Why Physical R&D Startups Are Replacing Excel With Data Infrastructure (And Why You Should Too)
Every physical R&D startup begins the same way. A small team, a big idea, and a shared Google Drive folder full of Excel spreadsheets. It works at first. One scientist logs battery cycle results. Another tracks material formulations. Someone creates a naming convention. For a while, it's fine.
Then you hire your 20th person. Then your 40th. And suddenly, nobody can find anything.
This is the moment most scaling R&D companies hit what we call the spreadsheet wall—the point where the tools that got you here actively prevent you from moving forward. It's not a failure of your team. It's a structural problem. And it's far more common than founders want to admit.

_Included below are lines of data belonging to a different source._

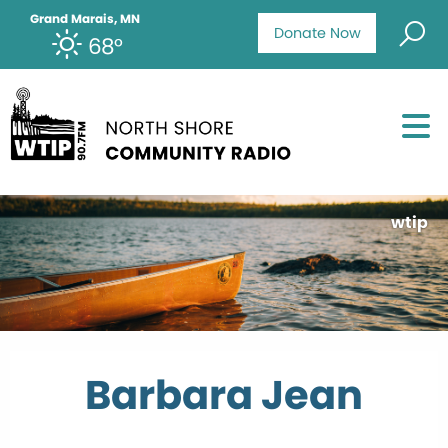
Grand Marais, MN
Donate Now
68°
wtip
Barbara Jean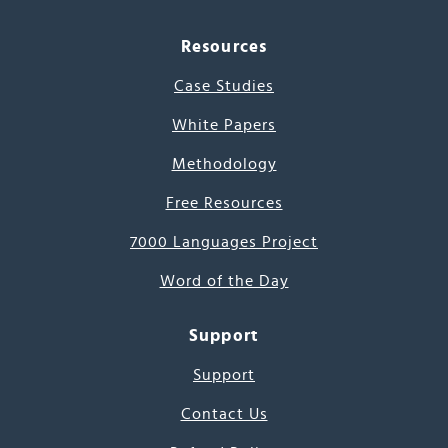
Resources
Case Studies
White Papers
Methodology
Free Resources
7000 Languages Project
Word of the Day
Support
Support
Contact Us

The Spreadsheet Wall Looks Like This
A scientist spends three hours searching through shared drives for a formulation test from six months ago. A lab manager needs to compile a weekly report and has to manually pull numbers from eight different files. Two teams record the same measurement in different units, and nobody catches it until an investor asks a question nobody can answer quickly.
The data exists. The knowledge is there. But it's buried, scattered, and inaccessible. And every hour spent hunting for data is an hour not spent on the science that actually moves your company forward.
Why Excel Breaks at Scale
Excel was designed for calculation, not data management. It has no structure enforcement—every cell is free to contain anything, which means every user makes different choices. There's no version control. No access permissions. No way to link records across files. No automation. And critically, no way to see the full story of an experiment from concept to validation in one place.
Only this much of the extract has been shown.